== Segment start ==
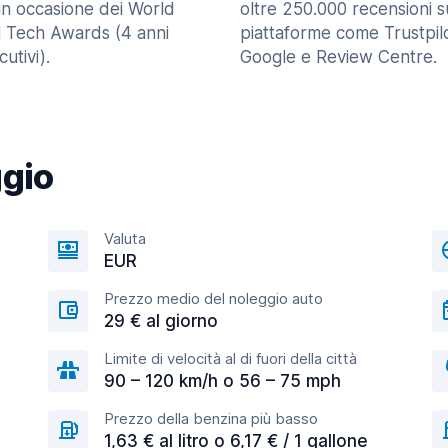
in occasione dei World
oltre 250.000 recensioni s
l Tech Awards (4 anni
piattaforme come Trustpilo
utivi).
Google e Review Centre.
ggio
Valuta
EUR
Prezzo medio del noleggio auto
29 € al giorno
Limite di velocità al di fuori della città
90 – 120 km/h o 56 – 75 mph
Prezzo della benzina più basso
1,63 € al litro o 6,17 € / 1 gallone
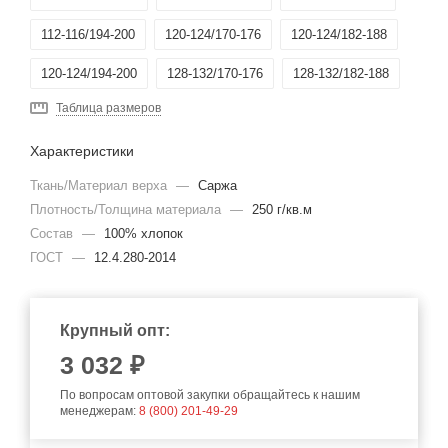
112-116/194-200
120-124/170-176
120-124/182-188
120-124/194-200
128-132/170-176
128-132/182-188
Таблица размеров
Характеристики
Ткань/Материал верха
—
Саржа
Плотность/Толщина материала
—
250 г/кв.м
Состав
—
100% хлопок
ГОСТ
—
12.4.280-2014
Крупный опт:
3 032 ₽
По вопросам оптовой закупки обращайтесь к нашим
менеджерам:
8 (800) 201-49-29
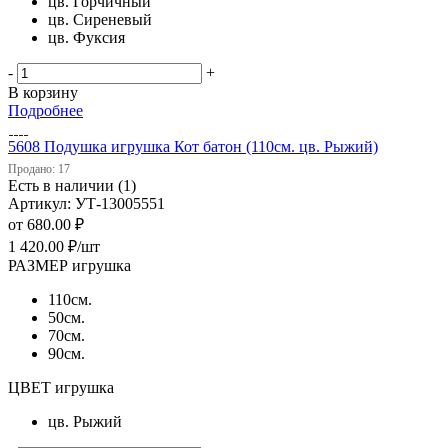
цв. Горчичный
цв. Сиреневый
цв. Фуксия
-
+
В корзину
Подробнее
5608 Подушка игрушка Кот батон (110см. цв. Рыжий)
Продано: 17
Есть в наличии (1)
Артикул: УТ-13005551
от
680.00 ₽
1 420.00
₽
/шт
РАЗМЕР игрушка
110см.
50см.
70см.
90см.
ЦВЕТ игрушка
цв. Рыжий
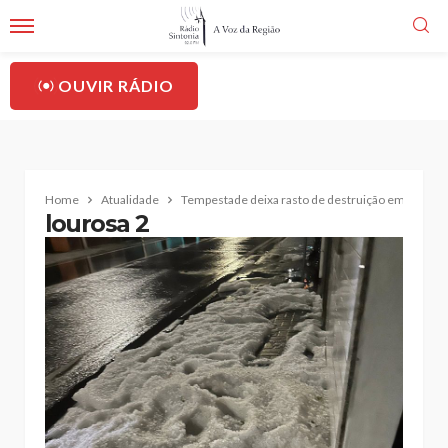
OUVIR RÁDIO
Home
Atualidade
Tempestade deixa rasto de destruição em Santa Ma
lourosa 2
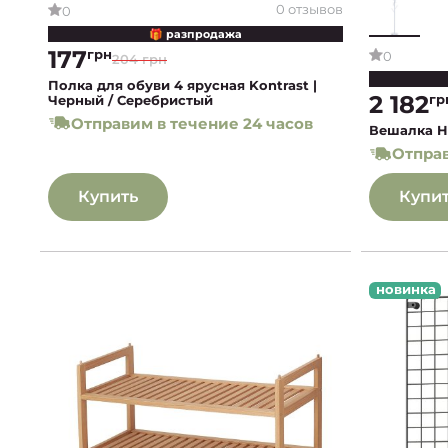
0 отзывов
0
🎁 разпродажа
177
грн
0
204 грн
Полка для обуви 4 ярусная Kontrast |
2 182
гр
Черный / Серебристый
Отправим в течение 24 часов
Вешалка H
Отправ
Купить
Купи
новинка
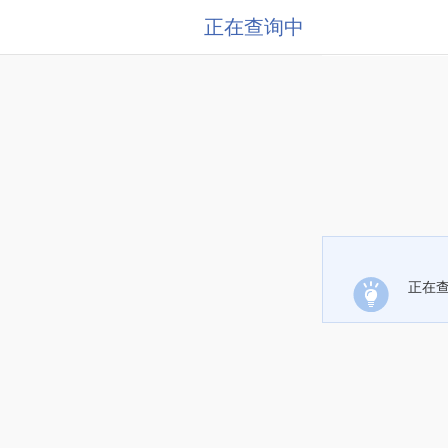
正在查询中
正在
== Segment end ==
_About this exercise:_
The material should be returned verbatim, with all images omitted.

_Written response:_
in occasione dei World
oltre 250.000 recensioni s
l Tech Awards (4 anni
piattaforme come Trustpilo
utivi).
Google e Review Centre.
ggio
Valuta
EUR
Prezzo medio del noleggio auto
29 € al giorno
Limite di velocità al di fuori della città
90 – 120 km/h o 56 – 75 mph
Prezzo della benzina più basso
1,63 € al litro o 6,17 € / 1 gallone
112-116/194-200
120-124/170-176
120-124/182-188
120-124/194-200
128-132/170-176
128-132/182-188
Таблица размеров
Характеристики
Ткань/Материал верха
—
Саржа
Плотность/Толщина материала
—
250 г/кв.м
Состав
—
100% хлопок
ГОСТ
—
12.4.280-2014
Крупный опт:
3 032 ₽
По вопросам оптовой закупки обращайтесь к нашим
менеджерам:
8 (800) 201-49-29
цв. Горчичный
цв. Сиреневый
цв. Фуксия
-
+
В корзину
Подробнее
5608 Подушка игрушка Кот батон (110см. цв. Рыжий)
Продано: 17
Есть в наличии (1)
Артикул: УТ-13005551
от
680.00 ₽
1 420.00
₽
/шт
РАЗМЕР игрушка
110см.
50см.
70см.
90см.
ЦВЕТ игрушка
цв. Рыжий
OUVIR RÁDIO
Home
Atualidade
Tempestade deixa rasto de destruição em Santa Ma
lourosa 2
0 отзывов
0
🎁 разпродажа
177
грн
0
204 грн
Полка для обуви 4 ярусная Kontrast |
2 182
гр
Черный / Серебристый
Отправим в течение 24 часов
Вешалка H
Отправ
Купить
Купи
новинка
正在查询中
正在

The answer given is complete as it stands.